По его мнению, на улице было значительно безопаснее, чем в помещениях; на бескрайних просторах дендрария дышалось свободнее, чем в университетских стенах. Все же самым надежным укрытием оставалось бомбоубежище в недрах музея, куда не могла добраться ни одна разведка.
Поначалу я принимала на веру каждый его довод. Запуганная, растерянная девочка, утратившая способность мыслить логически. Но спустя несколько недель после памятной встречи в бомбоубежище меня стали одолевать сомнения: откуда Вулфману известны хитрости и тонкости системы наблюдения в передовых САШ-23?
– Их возможности далеко не безграничны, – рассеянным шепотом втолковывал он. – Нельзя следить за людьми круглосуточно. Они внушают, будто знают о нас все, но в действительности это не так. Во-первых, Вайнскотия не объединена виртуальной сетью. Здесь нет киберпространства. Нет массовых каналов связи. Только демокритовские атомы и пустота, предшествующие сотворению. Максимум сюда засылают шпионов, но в довольно скромном количестве. В нашу с тобой эпоху мы привыкли находиться под неусыпным контролем, когда правительство мониторит сотовые, компьютеры и прочие гаджеты. Привыкли, что каждое слово записывается – ни дать ни взять подопытные зверьки, рожденные в неволе. Однако в Зоне девять все иначе. Именно поэтому ее называют райским уголком.
«Но кто придумал такое название?» – в смятении размышляла я.
– Связь между прошлым и будущим очень зыбкая, – продолжал Вулфман. – Большой Брат не смотрит на тебя. Если временной портал захлопнется, связь разорвется, лопнет, как резинка, и нас никто не найдет.
Если Айра прав, перспектива вырисовывалась удручающая.
– Хочешь сказать, мы навсегда застрянем в Изгнании?
Он весело засмеялся.
– Не спорю, жизнь в «кузнице посредственностей» не сахар. Но, согласись, альтернатива ничуть не лучше:
Все во мне взбунтовалось – я скучала по родителям, рвалась к ним всей душой, ведь нам даже не дали проститься… Очевидно, Вулфман совсем не горевал в разлуке с родными. Или же за долгий срок Изгнания его чувства успели притупиться.
– Коллапс может случиться в любой момент, и правительство САШ лишится рычагов давления.
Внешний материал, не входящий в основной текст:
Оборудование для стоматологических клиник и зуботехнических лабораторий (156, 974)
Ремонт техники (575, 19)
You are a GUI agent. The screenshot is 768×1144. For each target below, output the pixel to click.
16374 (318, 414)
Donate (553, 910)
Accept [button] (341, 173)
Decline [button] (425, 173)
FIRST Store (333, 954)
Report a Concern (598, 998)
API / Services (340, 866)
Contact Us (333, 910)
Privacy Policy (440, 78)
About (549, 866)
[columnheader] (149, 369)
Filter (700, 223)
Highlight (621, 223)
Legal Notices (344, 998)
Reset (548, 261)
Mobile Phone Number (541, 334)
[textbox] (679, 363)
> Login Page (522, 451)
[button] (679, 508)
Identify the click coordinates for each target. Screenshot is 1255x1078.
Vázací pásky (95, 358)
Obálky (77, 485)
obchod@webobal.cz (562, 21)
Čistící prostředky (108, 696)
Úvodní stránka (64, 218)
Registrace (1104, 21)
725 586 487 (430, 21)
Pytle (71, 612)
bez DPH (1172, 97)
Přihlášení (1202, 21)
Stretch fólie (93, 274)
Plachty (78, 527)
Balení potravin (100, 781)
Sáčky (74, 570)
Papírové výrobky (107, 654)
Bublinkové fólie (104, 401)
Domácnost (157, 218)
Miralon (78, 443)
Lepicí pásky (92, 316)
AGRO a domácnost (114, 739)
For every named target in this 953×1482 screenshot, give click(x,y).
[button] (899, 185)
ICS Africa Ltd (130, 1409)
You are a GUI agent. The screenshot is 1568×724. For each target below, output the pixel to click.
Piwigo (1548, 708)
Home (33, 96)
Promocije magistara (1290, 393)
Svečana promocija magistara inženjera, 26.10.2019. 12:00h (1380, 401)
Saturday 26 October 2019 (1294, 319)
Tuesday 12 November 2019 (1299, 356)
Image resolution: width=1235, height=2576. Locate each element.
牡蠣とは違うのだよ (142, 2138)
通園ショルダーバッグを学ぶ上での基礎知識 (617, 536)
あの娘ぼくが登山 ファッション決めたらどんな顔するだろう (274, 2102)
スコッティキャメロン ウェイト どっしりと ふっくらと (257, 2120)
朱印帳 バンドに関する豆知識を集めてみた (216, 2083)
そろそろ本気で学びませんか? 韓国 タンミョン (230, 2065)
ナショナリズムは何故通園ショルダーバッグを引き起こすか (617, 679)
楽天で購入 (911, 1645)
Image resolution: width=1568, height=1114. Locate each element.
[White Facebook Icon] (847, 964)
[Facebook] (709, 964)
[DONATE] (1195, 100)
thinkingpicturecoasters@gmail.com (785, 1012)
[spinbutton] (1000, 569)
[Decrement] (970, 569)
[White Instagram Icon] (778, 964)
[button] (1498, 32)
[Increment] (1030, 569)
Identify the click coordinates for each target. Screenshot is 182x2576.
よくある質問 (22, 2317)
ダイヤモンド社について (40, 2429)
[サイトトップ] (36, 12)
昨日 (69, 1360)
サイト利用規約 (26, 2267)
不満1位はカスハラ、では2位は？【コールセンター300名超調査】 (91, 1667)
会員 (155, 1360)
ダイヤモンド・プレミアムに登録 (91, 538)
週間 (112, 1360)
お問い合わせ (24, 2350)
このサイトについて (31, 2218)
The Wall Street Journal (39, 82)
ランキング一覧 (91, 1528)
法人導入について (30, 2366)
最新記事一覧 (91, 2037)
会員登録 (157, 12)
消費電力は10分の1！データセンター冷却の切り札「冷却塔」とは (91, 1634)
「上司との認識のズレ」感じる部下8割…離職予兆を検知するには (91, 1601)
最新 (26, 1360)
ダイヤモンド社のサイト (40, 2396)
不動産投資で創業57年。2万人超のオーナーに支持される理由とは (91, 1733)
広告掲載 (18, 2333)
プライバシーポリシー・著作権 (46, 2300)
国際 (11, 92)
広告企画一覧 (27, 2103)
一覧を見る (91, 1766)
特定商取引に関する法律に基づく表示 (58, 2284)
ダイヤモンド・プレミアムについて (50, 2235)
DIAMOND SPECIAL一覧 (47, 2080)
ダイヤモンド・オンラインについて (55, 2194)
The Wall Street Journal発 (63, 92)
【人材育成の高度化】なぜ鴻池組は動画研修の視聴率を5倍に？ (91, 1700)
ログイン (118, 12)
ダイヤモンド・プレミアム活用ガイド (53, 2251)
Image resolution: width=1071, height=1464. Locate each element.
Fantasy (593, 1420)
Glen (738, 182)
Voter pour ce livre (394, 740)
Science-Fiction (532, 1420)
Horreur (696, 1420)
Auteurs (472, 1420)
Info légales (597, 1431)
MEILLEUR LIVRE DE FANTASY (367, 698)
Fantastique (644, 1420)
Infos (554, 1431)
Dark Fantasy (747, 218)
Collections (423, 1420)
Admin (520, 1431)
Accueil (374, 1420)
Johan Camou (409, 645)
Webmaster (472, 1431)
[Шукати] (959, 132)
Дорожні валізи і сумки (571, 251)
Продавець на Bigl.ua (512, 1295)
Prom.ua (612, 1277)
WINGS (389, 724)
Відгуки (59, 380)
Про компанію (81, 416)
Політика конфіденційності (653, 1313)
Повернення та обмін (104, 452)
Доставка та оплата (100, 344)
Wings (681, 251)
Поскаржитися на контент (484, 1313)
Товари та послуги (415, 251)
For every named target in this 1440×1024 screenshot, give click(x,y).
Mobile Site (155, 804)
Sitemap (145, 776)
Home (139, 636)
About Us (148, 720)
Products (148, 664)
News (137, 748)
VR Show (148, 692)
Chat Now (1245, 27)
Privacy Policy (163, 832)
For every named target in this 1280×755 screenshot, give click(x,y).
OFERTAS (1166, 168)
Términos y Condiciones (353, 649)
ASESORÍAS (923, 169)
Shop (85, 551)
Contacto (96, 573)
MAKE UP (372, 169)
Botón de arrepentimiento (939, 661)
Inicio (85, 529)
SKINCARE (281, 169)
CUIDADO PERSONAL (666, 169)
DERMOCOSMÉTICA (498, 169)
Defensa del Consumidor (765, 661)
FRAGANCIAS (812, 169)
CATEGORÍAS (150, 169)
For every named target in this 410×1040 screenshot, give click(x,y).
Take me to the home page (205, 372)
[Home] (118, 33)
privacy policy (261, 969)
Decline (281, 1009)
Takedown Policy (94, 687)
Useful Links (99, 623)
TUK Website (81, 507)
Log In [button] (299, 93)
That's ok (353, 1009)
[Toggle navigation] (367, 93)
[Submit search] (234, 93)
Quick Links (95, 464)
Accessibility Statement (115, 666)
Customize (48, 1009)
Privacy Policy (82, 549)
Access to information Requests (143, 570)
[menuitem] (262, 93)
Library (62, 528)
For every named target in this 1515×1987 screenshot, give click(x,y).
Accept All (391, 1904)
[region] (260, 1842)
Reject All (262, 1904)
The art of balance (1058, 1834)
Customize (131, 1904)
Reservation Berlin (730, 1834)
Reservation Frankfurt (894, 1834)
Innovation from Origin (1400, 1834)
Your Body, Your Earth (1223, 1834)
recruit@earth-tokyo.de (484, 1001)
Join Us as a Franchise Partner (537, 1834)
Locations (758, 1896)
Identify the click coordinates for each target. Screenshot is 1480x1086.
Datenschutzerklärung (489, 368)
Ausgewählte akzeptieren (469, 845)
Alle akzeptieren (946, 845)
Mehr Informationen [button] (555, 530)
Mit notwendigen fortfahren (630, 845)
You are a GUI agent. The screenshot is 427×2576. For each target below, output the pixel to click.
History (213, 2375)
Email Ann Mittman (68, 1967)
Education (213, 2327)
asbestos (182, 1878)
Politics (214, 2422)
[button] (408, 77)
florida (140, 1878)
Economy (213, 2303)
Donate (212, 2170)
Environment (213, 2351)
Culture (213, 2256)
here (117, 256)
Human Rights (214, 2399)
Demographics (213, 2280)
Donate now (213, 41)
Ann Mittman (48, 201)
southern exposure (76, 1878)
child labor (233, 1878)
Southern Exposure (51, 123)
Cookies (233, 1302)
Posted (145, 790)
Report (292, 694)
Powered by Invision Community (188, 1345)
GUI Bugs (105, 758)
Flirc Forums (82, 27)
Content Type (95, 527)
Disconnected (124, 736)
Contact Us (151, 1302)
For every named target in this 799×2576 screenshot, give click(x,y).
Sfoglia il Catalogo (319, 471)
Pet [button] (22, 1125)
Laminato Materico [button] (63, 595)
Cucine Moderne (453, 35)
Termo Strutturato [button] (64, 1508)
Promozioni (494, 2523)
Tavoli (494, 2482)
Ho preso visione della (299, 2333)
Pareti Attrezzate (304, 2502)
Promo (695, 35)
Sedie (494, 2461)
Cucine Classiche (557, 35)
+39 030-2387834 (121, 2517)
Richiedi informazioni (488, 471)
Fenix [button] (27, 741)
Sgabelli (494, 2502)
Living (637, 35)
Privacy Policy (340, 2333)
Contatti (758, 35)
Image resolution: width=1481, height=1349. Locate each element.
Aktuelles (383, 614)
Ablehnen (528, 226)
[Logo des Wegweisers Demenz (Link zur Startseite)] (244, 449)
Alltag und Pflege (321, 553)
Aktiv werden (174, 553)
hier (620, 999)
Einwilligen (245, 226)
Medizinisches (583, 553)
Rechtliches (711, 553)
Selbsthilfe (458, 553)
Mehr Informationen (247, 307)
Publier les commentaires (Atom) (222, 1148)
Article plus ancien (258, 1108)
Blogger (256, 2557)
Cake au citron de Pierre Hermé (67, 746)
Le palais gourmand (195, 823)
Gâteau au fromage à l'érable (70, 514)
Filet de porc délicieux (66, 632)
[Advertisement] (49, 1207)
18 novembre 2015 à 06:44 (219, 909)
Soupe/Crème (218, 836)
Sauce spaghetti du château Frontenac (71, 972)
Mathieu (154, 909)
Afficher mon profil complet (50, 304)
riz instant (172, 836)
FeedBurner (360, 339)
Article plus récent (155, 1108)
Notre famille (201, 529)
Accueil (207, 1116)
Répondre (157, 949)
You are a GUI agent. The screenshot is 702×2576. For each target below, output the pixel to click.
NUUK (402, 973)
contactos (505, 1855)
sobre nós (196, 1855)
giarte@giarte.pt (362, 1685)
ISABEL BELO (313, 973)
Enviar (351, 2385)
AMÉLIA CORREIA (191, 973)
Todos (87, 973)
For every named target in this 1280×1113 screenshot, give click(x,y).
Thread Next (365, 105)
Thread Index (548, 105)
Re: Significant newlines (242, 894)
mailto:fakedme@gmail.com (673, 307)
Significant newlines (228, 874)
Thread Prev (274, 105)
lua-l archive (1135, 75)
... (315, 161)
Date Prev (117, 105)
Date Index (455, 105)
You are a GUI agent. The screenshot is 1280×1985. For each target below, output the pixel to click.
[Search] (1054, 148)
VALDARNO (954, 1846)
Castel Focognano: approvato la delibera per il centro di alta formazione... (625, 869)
Рядовые граждане не подозревают о разногласиях внутри властных структур – ведь, помимо партии Патриотов с президентом во главе, есть и другие фракции. Одни втайне не поддерживают текущую политику, вторые сами метят в лидеры. Регулярно вспыхивают – и подавляются – военные мятежи. Хотя, учитывая реалии, скорее поднимется киберпространственный бунт – кто управляет компьютерами, тот управляет САШ. Так называемые лидеры скрыты от простых обывателей, но не друг от друга. Их «власть» целиком и полностью зиждется на электричестве, питающем необъятную компьютерную сеть. Электричество вырабатывается ветряными станциями, но любая технология уязвима и устаревает. Настанет день, и вся система рухнет.
Его голос дрожал от волнения. Конечно, Айра мечтал вернуться на родину с триумфом. Бунтарь-изгнанник возвращается, побеждает врагов, выбивает у них почву из-под ног и сам встает у руля. Интересно, какую роль он играл в САШ-23? Не участвовал ли в политических игрищах больше, чем говорил? Определенно, по кастовой принадлежности Вулфман стоял выше семьи Штроль – при всех талантах, моему папе явно недоставало уверенности, присущей Айре даже в Изгнании.
– Пожалуйста, не говори так, – взмолилась я. – Мне невыносимо хочется обратно, к семье…
– Да, этим они и держат вас на крючке. Все изгнанники жаждут попасть домой, а по возвращении рвут на себе волосы.
– Айра, так нельзя…
– Почему? Разве это не правда?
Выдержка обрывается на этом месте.